### [Description of the task]
Before writing anything, find the line that contains "Keratan Akhbar", then retype the entries below exactly from their first line through that one, without pictures.

### [Provided data]
Content starts

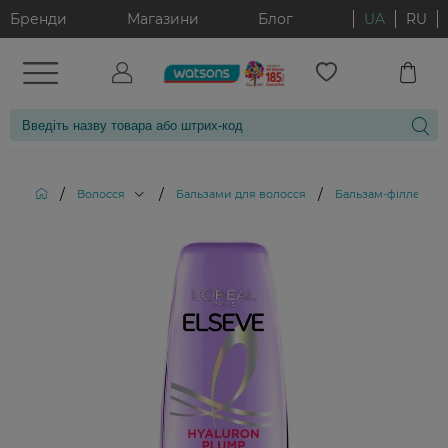
Бренди
Магазини
Блог
UA
RU
/
/
/
Волосся
Бальзами для волосся
Бальзам-філлер для 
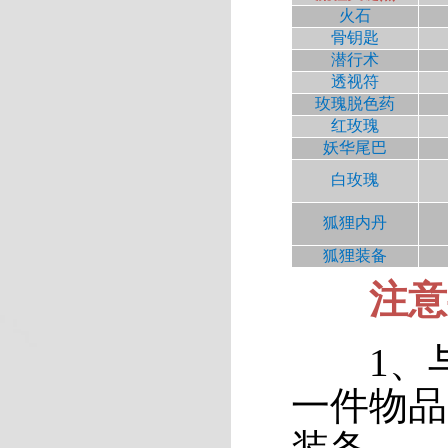
火石
骨钥匙
潜行术
透视符
玫瑰脱色药
红玫瑰
妖华尾巴
白玫瑰
狐狸内丹
狐狸装备
注意事
1、与
一件物品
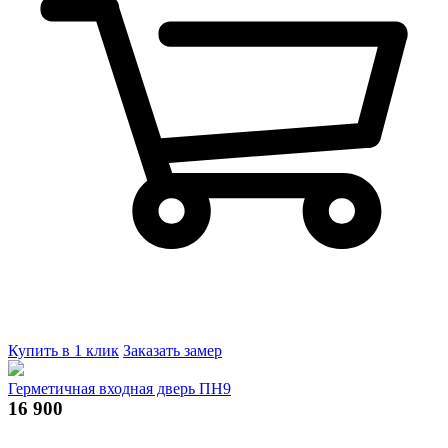
Купить в 1 клик
Заказать замер
Герметичная входная дверь ПН9
16 900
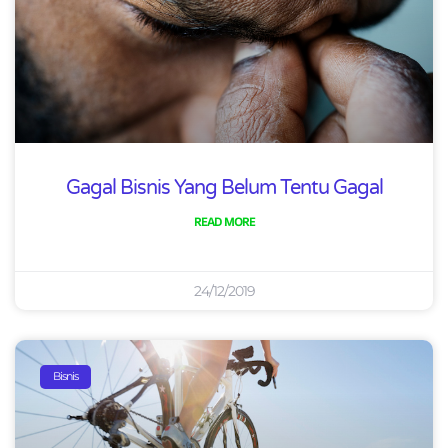
Gagal Bisnis Yang Belum Tentu Gagal
READ MORE
24/12/2019
Bisnis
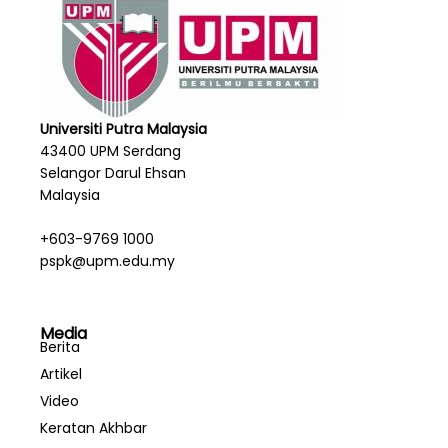
Universiti Putra Malaysia
43400 UPM Serdang
Selangor Darul Ehsan
Malaysia
+603-9769 1000
pspk@upm.edu.my
Media
Berita
Artikel
Video
Keratan Akhbar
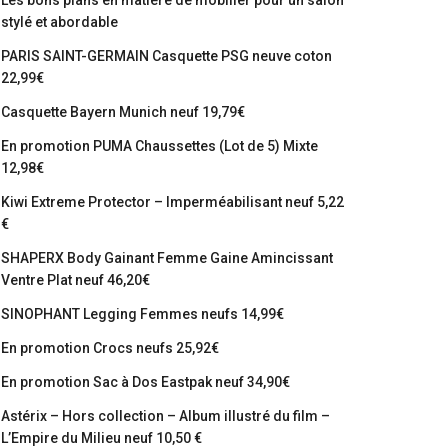
Les bons plans en matière de mobilier pour un salon
stylé et abordable
PARIS SAINT-GERMAIN Casquette PSG neuve coton
22,99€
Casquette Bayern Munich neuf 19,79€
En promotion PUMA Chaussettes (Lot de 5) Mixte
12,98€
Kiwi Extreme Protector – Imperméabilisant neuf 5,22
€
SHAPERX Body Gainant Femme Gaine Amincissant
Ventre Plat neuf 46,20€
SINOPHANT Legging Femmes neufs 14,99€
En promotion Crocs neufs 25,92€
En promotion Sac à Dos Eastpak neuf 34,90€
Astérix – Hors collection – Album illustré du film –
L’Empire du Milieu neuf 10,50 €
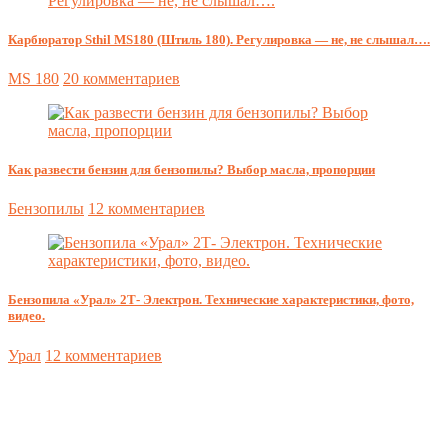
Карбюратор Sthil MS180 (Штиль 180). Регулировка — не, не слышал….
MS 180
20 комментариев
Как развести бензин для бензопилы? Выбор масла, пропорции
Бензопилы
12 комментариев
Бензопила «Урал» 2Т- Электрон. Технические характеристики, фото,
видео.
Урал
12 комментариев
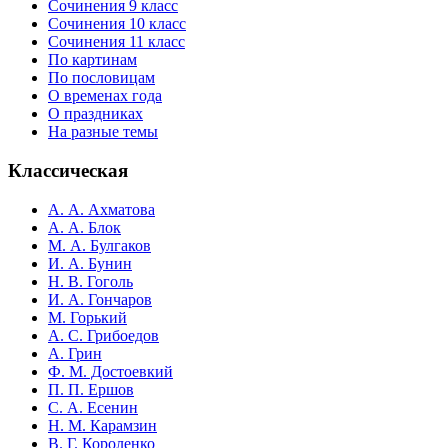
Сочинения 9 класс
Сочинения 10 класс
Сочинения 11 класс
По картинам
По пословицам
О временах года
О праздниках
На разные темы
Классическая
А. А. Ахматова
А. А. Блок
М. А. Булгаков
И. А. Бунин
Н. В. Гоголь
И. А. Гончаров
М. Горький
А. С. Грибоедов
А. Грин
Ф. М. Достоевкий
П. П. Ершов
С. А. Есенин
Н. М. Карамзин
В. Г. Короленко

Content ends

### [Output of the exercise]
Бренди
Магазини
Блог
UA
RU
/
/
/
Волосся
Бальзами для волосся
Бальзам-філлер для 
火石
骨钥匙
潜行术
透视符
玫瑰脱色药
红玫瑰
妖华尾巴
白玫瑰
狐狸内丹
狐狸装备
注意事
1、与
一件物品
Купить в 1 клик
Заказать замер
Герметичная входная дверь ПН9
16 900
Gagal Bisnis Yang Belum Tentu Gagal
READ MORE
24/12/2019
Bisnis
Universiti Putra Malaysia
43400 UPM Serdang
Selangor Darul Ehsan
Malaysia
+603-9769 1000
pspk@upm.edu.my
Media
Berita
Artikel
Video
Keratan Akhbar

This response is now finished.